The relationship between the Kreifels and Ortman families were deeply strained after Josephine’s death with blame and bitterness going both directions. In spite of the strain, it seems the families continued to try to work together. The one-month old motherless baby, Josephine (known later in life as Sister Teresa), was sent to live with her aunt Mary Ortman Bortenlanger for a year. Aunt Mary Bortenlanger was Josephine’s youngest sister and was likely nursing a child at the time herself. That child could have been Mary Bortenlanger, one of the wedding attendants.
Another of Josephine’s younger sisters, Elizabeth Ortman, had lived with Louis and Josephine for a while when she was a school teacher near Paul, Nebraska. Elizabeth met and married Wenz Pfeiffer. Their oldest daughter was Mary Pfeiffer – the other attendant at the wedding. She and Elizabeth (Kreifels) (sorry, lots of Mary’s and Elizabeth’s in this story) were first cousins and childhood friends. Dale and I had the pleasure of meeting Mary Pfeiffer Dunn in Omaha in 1995. She was 90 years old at the time and was still driving a car, gardening, baking, and keeping her own house on four acres.
Ted’s attendants were Joseph Ortman and Edward Rademacher. Joseph Ortman was another of Elizabeth’s first cousins. Joseph was the son of Josephine’s brother Edward Anton Ortman. Edward Rademacher was Ted’s first cousin; Edward was the son of Peter Rademacher.
So three of the four attendants were Ortman first cousins!

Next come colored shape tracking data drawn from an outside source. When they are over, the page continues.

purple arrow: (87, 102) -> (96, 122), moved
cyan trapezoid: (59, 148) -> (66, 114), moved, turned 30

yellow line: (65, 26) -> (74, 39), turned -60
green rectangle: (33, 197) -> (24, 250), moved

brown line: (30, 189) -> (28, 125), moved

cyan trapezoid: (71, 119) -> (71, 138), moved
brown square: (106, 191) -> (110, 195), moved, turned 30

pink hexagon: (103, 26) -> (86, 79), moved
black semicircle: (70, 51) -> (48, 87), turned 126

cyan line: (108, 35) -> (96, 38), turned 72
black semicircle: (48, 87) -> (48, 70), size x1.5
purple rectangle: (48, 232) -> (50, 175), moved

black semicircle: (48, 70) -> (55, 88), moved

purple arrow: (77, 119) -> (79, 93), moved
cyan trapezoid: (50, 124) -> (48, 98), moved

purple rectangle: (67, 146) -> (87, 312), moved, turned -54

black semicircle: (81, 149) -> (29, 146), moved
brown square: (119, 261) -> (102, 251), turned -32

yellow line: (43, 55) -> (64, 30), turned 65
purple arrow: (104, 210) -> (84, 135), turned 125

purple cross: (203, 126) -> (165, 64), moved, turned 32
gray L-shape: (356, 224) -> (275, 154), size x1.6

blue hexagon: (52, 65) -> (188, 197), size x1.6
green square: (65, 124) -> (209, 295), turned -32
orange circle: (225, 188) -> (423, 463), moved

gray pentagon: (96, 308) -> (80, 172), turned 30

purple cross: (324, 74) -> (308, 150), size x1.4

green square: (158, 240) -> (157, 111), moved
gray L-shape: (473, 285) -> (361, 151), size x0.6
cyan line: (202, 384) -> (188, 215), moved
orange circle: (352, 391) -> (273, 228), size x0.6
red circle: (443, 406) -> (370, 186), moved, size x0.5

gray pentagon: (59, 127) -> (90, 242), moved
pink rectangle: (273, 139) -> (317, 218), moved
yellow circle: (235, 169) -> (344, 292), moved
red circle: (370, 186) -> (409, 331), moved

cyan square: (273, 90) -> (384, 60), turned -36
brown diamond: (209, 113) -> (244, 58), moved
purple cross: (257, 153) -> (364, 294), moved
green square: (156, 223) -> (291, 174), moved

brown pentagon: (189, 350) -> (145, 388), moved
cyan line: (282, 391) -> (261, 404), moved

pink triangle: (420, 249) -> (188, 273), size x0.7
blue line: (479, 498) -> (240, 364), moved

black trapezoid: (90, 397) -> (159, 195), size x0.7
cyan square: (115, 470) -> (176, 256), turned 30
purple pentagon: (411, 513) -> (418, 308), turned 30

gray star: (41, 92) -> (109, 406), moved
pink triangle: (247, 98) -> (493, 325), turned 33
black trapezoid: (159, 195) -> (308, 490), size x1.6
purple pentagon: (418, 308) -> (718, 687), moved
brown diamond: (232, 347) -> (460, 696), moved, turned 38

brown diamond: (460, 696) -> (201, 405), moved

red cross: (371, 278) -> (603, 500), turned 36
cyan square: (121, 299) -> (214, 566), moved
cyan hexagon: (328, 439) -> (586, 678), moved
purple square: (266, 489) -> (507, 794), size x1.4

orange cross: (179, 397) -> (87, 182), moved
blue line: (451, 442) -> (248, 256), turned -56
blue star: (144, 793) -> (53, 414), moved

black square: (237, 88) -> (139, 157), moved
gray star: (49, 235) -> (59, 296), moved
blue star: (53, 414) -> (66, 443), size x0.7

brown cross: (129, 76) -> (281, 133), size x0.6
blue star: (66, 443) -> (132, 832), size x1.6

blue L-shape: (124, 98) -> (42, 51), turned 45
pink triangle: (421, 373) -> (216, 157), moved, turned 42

About a year after the wedding, another news article appeared:
This would be, of course, the birth announcement for Dale’s father – who, although not mentioned in the announcement, was named after his grandfather Louis since they shared a birthday.
Louis was lifelong friends with his first cousin Clem Kreifels, the ringbearer at his parents’ wedding.
I’m looking forward to more digging in the Otoe County newspaper collection!